His managerial career has been one of diminishing returns, from his failed, one-year stint at Bayern Munich to the disastrous start to the Hex in 2018 World Cup qualifying. There’s a lot of sense in him lying low, although Klinsmann’s recent admission that he’d only return to international management to take over a country capable of reaching the World Cup semifinals smacks of everything that characterizes the man as so gratingly self-satisfied.
To be fair to Klinsmann, he also has his personal reasons. He loves his life in California, and he likes the freedom he has to travel to Germany to watch his son Jonathan play for Hertha BSC’s reserve team. He also has a daughter that’s finishing high school before attending college next fall — a bit of timing that’s given legs to a rumor concerning Klinsmann taking over Inter Miami for its inaugural 2020 season in MLS.
Never mind the fact that Klinsmann infamously feuded with Don Garber (who recently signed a five-year contract extension as commissioner of MLS) and quite recently stated that managing in MLS doesn’t interest him.
Some major news in the making, I’m hearing that @InterMiamiCF have serious interest in former #USMNT manger Juergen Klinsmann for their head coach position, they’re expected to formally reach out soon.Watch this space
— Pat Benjamin (@PatBenjamin_) February 16, 2019
Perhaps Klinsmann has been swayed by Tata Martino’s success at Atlanta United and progress to manager of Mexico or Matías Almeyda’s decision to join San Jose, but we can’t imagine Klinsmann has been too happy about the way his name has been used in the media of late.
Prior to Bayern Munich’s heavyweight clash with Liverpool in the Champions League, a lot of the talk centered on Jürgen Klopp’s personal duel with the Bavarian giants.
It’s been revealed by Bayern president Uli Hoeness that Bayern had reached an agreement with Klopp back in 2008 to take over at the Allianz Arena. Klopp had just reached the end of a seven-year period with Mainz — helping the club stave off relegation to the third division, earn promotion to the Bundesliga followed by a three-year stay there — but Bayern ultimately elected to give the job to Klinsmann while Klopp signed with Borussia Dortmund.
In this story, Klinsmann plays the role of punching bag.
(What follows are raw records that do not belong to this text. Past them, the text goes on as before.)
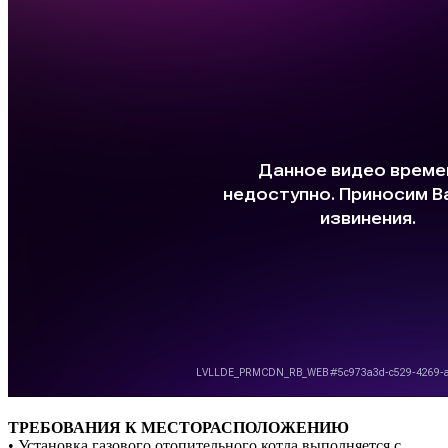
ТРЕБОВАНИЯ К МЕСТОРАСПОЛОЖЕНИЮ
• Установка газового отопительного котла выполняется с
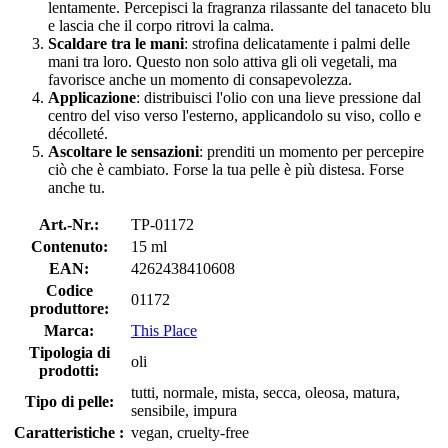
lentamente. Percepisci la fragranza rilassante del tanaceto blu
e lascia che il corpo ritrovi la calma.
Scaldare tra le mani
: strofina delicatamente i palmi delle
mani tra loro. Questo non solo attiva gli oli vegetali, ma
favorisce anche un momento di consapevolezza.
Applicazione
: distribuisci l'olio con una lieve pressione dal
centro del viso verso l'esterno, applicandolo su viso, collo e
décolleté.
Ascoltare le sensazioni
: prenditi un momento per percepire
ciò che è cambiato. Forse la tua pelle è più distesa. Forse
anche tu.
Art.-Nr.:
TP-01172
Contenuto:
15 ml
EAN:
4262438410608
Codice
01172
produttore:
Marca:
This Place
Tipologia di
oli
prodotti:
tutti, normale, mista, secca, oleosa, matura,
Tipo di pelle:
sensibile, impura
Caratteristiche :
vegan, cruelty-free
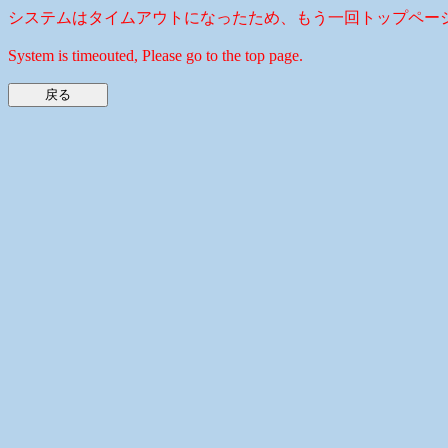
システムはタイムアウトになったため、もう一回トップペー
System is timeouted, Please go to the top page.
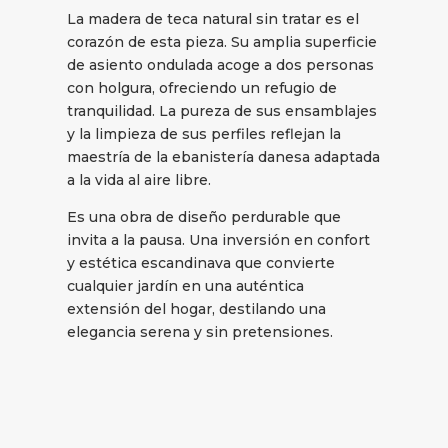
La madera de teca natural sin tratar es el
corazón de esta pieza. Su amplia superficie
de asiento ondulada acoge a dos personas
con holgura, ofreciendo un refugio de
tranquilidad. La pureza de sus ensamblajes
y la limpieza de sus perfiles reflejan la
maestría de la ebanistería danesa adaptada
a la vida al aire libre.
Es una obra de diseño perdurable que
invita a la pausa. Una inversión en confort
y estética escandinava que convierte
cualquier jardín en una auténtica
extensión del hogar, destilando una
elegancia serena y sin pretensiones.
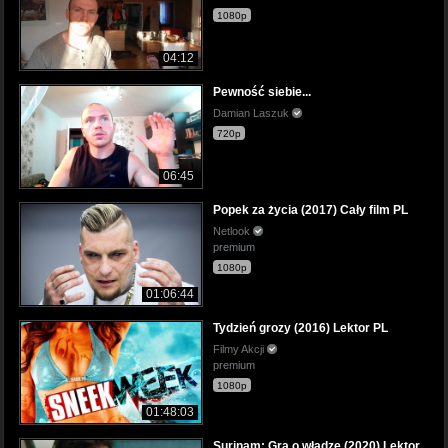
1080p
04:12
Pewność siebie...
Damian Laszuk
720p
06:45
Popek za życia (2017) Cały film PL
Netlook
premium
1080p
01:06:44
Tydzień grozy (2016) Lektor PL
Filmy Akcji
premium
1080p
01:48:03
Surinam: Gra o władzę (2020) Lektor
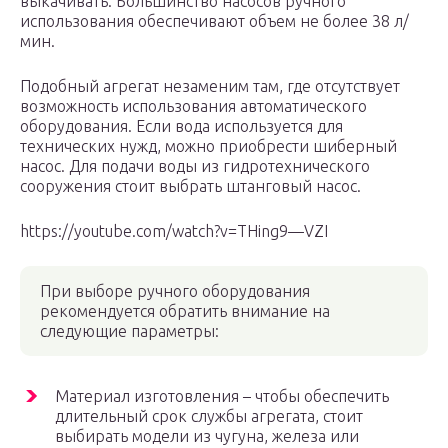
выкачивать. Большинство насосов ручного
использования обеспечивают объем не более 38 л/
мин.
Подобный агрегат незаменим там, где отсутствует
возможность использования автоматического
оборудования. Если вода используется для
технических нужд, можно приобрести шиберный
насос. Для подачи воды из гидротехнического
сооружения стоит выбрать штанговый насос.
https://youtube.com/watch?v=THing9—VZI
При выборе ручного оборудования
рекомендуется обратить внимание на
следующие параметры:
Материал изготовления – чтобы обеспечить
длительный срок службы агрегата, стоит
выбирать модели из чугуна, железа или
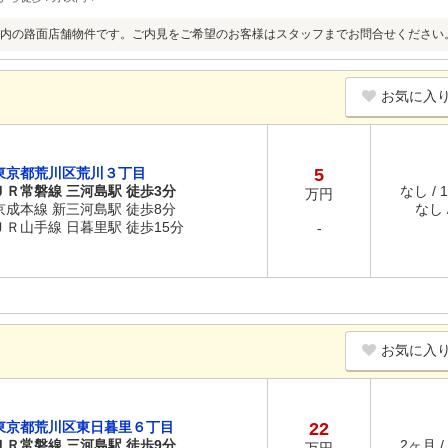
内の路面店舗物件です。ご内見をご希望のお客様はスタッフまでお問合せください
お気に入
東京都荒川区荒川３丁目
5
ＪＲ常磐線 三河島駅 徒歩3分
なし / 
万円
京成本線 新三河島駅 徒歩8分
なし /
ＪＲ山手線 日暮里駅 徒歩15分
-
お気に入
東京都荒川区東日暮里６丁目
22
ＪＲ常磐線 三河島駅 徒歩9分
2ヶ月 /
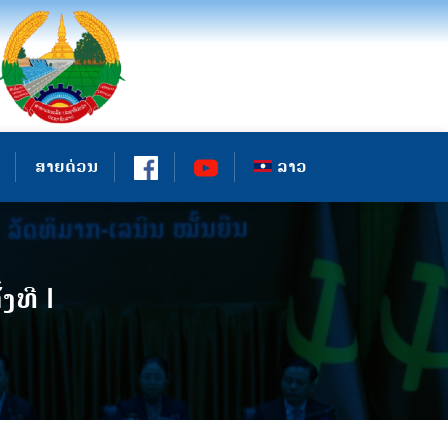
ສາຍດ່ວນ
ລາວ
ທີ I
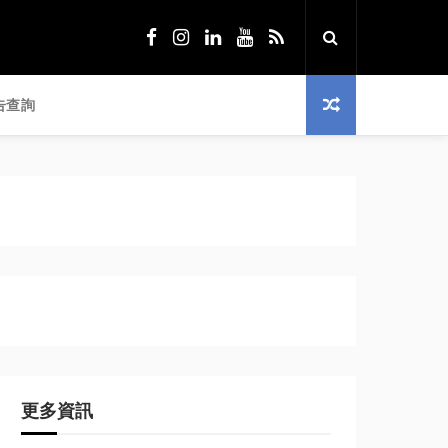
告查詢
更多資訊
His reign lasted all of 44 matches, and he was dismissed following quarterfinal exits in both the UCL and the DFB-Pokal and with the club languishing third in the Bundesliga.
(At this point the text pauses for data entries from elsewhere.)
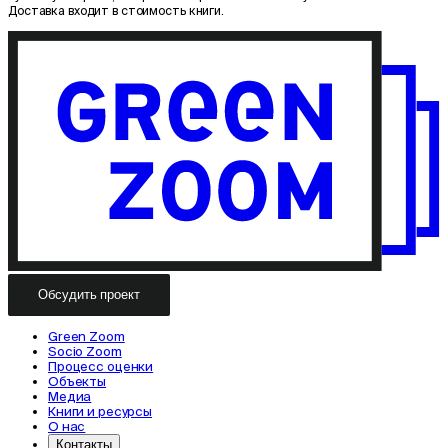
Доставка входит в стоимость книги.
Обсудить проект
Green Zoom
Socio Zoom
Процесс оценки
Объекты
Медиа
Книги и ресурсы
О нас
Контакты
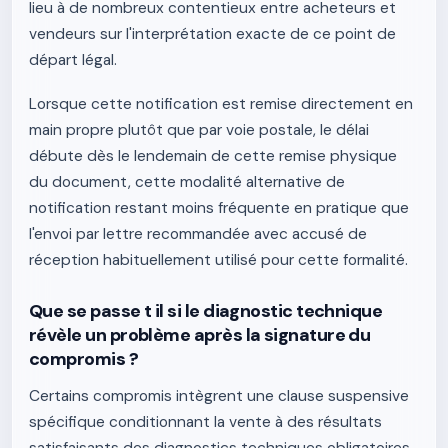
lieu à de nombreux contentieux entre acheteurs et
vendeurs sur l'interprétation exacte de ce point de
départ légal.
Lorsque cette notification est remise directement en
main propre plutôt que par voie postale, le délai
débute dès le lendemain de cette remise physique
du document, cette modalité alternative de
notification restant moins fréquente en pratique que
l'envoi par lettre recommandée avec accusé de
réception habituellement utilisé pour cette formalité.
Que se passe t il si le diagnostic technique
révèle un problème après la signature du
compromis ?
Certains compromis intègrent une clause suspensive
spécifique conditionnant la vente à des résultats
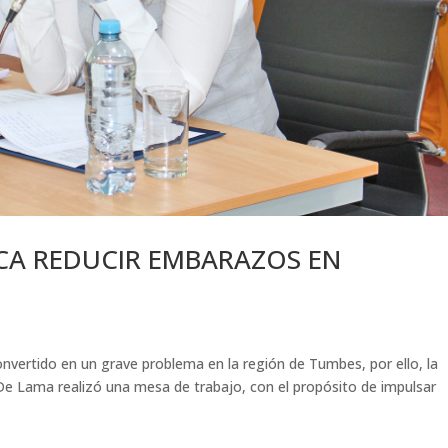
A REDUCIR EMBARAZOS EN
ertido en un grave problema en la región de Tumbes, por ello, la
De Lama realizó una mesa de trabajo, con el propósito de impulsar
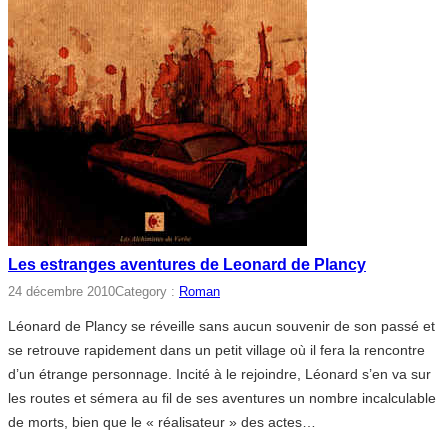
Les estranges aventures de Leonard de Plancy
24 décembre 2010
Category :
Roman
Léonard de Plancy se réveille sans aucun souvenir de son passé et
se retrouve rapidement dans un petit village où il fera la rencontre
d’un étrange personnage. Incité à le rejoindre, Léonard s’en va sur
les routes et sémera au fil de ses aventures un nombre incalculable
de morts, bien que le « réalisateur » des actes…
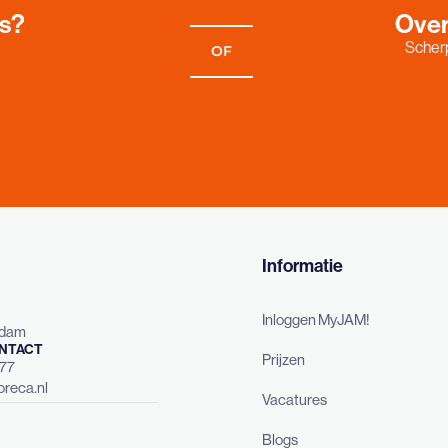
es?
Over
Scherp
OF
Informatie
Inloggen MyJAM!
rdam
NTACT
Prijzen
477
reca.nl
Vacatures
Blogs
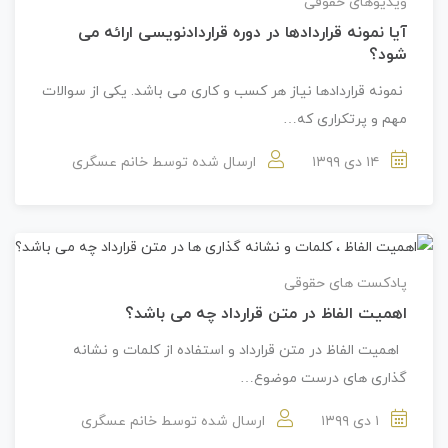
ویدیوهای حقوقی
آیا نمونه قراردادها در دوره قراردادنویسی ارائه می
شود؟
نمونه قراردادها نیاز هر کسب و کاری می باشد. یکی از سوالات
مهم و پرتکراری که…
۱۴ دی ۱۳۹۹
ارسال شده توسط
خانم عسگری
پادکست های حقوقی
اهمیت الفاظ در متن قرارداد چه می باشد؟
اهمیت الفاظ در متن قرارداد و استفاده از کلمات و نشانه
گذاری های درست موضوع…
۱ دی ۱۳۹۹
ارسال شده توسط
خانم عسگری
Klopp’s Dortmund reign lasted 318 matches, and he led the team to two Bundesliga titles, one DFB-Pokal and a runners-up finish in the 2012-13 UCL. Klopp’s now one of the most praised managers on the planet; Klinsmann’s greatest achievement of late is having his salad described as “a rogue tuft of hair stubbornly rising from the top of his head as if pulled by an invisible cloud of static electricity” by Sports Illustrated’s Chris Ballard.
Following on that, Klinsmann is getting battered again after it was revealed that he received a $3.35 million settlement of his contract from U.S. Soccer. For those who have lingering memories of that 4-0 defeat to Costa Rica in San José — perhaps the most abject display in U.S. Soccer history — the number angers. As does Klinsmann’s lasting inability to admit to any mistakes or countenance any sort of regret.
Personally, I think Klinsmann at Inter Miami would be spectacular. If there’s one area where MLS lags drastically behind its European counterparts, it’s in the managerial narrative. In the Premier League, that’s all they talk about — matches are turned into Pep Guardiola vs. Klopp and teams are entirely defined by who they employ (Rafa Benitez at Newcastle or Mauricio Pochettino at Spurs).
Maybe we’re a little excited by Caleb Porter taking over Columbus or by Adrian Heath’s lukewarm seat in Minnesota, but Klinsmann would act as one of the league’s first pantomime villain managers. And we’d also get Bob Bradley vs. Klinsmann, which would be one helluva show.